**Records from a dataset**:
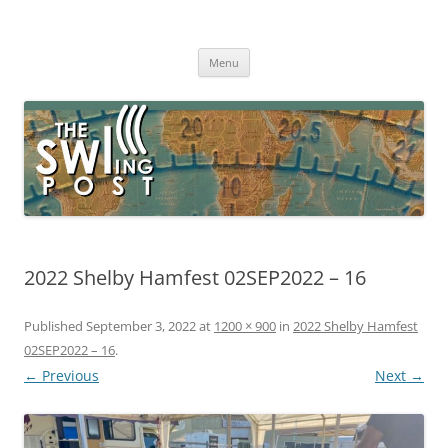
Skip
to
The SWLing Post
content
Shortwave listening and everything radio including reviews,
broadcasting, ham radio, field operation, DXing, maker kits, travel,
Menu
emergency gear, events, and more
2022 Shelby Hamfest 02SEP2022 – 16
Published
September 3, 2022
at
1200 × 900
in
2022 Shelby Hamfest
02SEP2022 – 16
.
← Previous
Next →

**Your assignment**: Write out only what runs from the line holding "September 3, 2022" through the last line of the records, exactly as shown.

**Problem solution**:
September 3, 2022
at
1200 × 900
in
2022 Shelby Hamfest
02SEP2022 – 16
.
← Previous
Next →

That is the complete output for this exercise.